Pregnancy ban impractical solution to Zika virus in El Salvador

The outbreak of the Zika virus across Latin American countries has become a fear-inducing aspect of life for many—specifically pregnant women. Due to the linkage between mothers with the Zika virus and incomplete brain development in their babies, officials from El Salvador are promoting a ban on pregnancy until 2018. When considering El Salvador’s stringent laws regarding abortion and their inaccessibility to preventive measures, however, the suggested ban places women in a very risky situation.

Although discovered in the Zika Forest in Uganda in the late 1940s, the Zika virus outbreak in Brazil and nearby nations—such as El Salvador—has caused the Zika virus to come into focus in the global eye. According to the Centers for Disease Control and Prevention, the mosquito-transmitted virus causes fevers, rashes, headaches and—in some cases—pink eye. The more damaging impact of the Zika virus, however, has been said to be its connection with microcephaly, a neurological disorder resulting in abnormally small heads in newborns and an impairment to cognitive development. Hence, why women are being urged to not get pregnant.

To prevent pregnancy in the first place, the simplest measures are the use of contraceptives. Women in El Salvador, however, lack access to both birth control pills and condoms. Although legal in El Salvador, birth control can only be given to women with a prescription and the pills themselves are only sold in limited areas. There is also a limited availability of condoms, making them very expensive.

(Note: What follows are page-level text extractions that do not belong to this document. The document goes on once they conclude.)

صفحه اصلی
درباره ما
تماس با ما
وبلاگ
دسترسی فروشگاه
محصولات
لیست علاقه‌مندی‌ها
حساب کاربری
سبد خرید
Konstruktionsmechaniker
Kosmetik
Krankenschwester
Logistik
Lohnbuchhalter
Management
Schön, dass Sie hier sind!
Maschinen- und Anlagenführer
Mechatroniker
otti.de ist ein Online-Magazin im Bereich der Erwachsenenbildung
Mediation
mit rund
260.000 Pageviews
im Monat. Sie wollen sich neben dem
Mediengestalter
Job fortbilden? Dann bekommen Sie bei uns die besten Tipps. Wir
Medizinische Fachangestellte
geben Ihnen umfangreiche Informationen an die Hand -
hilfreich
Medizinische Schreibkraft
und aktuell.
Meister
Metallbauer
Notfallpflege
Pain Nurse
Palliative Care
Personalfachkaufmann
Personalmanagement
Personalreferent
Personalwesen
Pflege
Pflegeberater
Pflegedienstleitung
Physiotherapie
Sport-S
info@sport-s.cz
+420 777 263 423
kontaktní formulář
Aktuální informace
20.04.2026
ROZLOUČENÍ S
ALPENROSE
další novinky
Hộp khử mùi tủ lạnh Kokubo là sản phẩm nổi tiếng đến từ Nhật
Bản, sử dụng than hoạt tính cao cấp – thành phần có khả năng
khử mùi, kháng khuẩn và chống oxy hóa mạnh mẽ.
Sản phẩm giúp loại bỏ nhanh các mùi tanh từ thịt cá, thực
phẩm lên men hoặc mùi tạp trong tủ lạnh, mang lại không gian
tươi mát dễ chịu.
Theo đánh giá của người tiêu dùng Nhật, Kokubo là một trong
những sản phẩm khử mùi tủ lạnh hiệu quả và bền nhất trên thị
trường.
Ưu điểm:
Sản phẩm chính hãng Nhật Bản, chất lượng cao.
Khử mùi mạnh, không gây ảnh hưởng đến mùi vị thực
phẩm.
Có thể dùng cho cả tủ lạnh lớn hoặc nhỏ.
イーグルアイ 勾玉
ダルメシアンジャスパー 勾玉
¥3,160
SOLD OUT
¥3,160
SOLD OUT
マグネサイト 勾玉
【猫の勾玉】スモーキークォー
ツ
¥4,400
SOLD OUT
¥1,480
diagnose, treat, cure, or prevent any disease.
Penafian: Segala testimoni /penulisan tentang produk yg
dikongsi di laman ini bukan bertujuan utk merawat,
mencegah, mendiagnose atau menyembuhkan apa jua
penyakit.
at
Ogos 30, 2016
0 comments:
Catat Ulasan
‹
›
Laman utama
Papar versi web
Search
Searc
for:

Additionally, if a woman does become pregnant, they lack the option to abort their fetus due to El Salvador’s strict abortion laws—laws that are considered to be some of the strictest in the world. El Salvador outlawed abortion in all circumstances in 1998—including when a woman is raped, has fatal abnormalities or the pregnancy has life-threatening effects for the mother. The 1998 law seems to have gone a step back in time for women and their rights, especially considering the flexibility of the 1973 Penal Code in El Salvador.

The 1973 Penal Code permitted women to lawfully get an abortion under three circumstances: when abortion was the only option in saving the life of the mother, in cases of rape or statutory rape and when the baby had risk of deformity. The 1998 law reverses this and places El Salvador as one of six nations in the world denying women abortion under all circumstances.

In El Salvador, women have spent years in jail after being accused of abortion when they actually had a miscarriage. With the fear of jail time, women in El Salvador keep home abortions under wraps. As a country with one of the highest rates of teen pregnancy in Latin America, El Salvador sees women resorting to dangerous methods of aborting their own babies such as ingesting pesticides or rat poison. By outlawing pregnancy, El Salvador only increases the risk for this dangerous behavior.

Rather than restricting abortion rights, the Salvadoran government should provide women with pregnancy preventative tools. By lowering the price of birth control pills and condoms, more women can use these contraceptives and actually abide by the law.

While the Salvadoran Demographic Association provides family planning services to people across the country, the government’s involvement toward preventing pregnancy is crucial in preventing women from feeling helpless with their bodies and the law.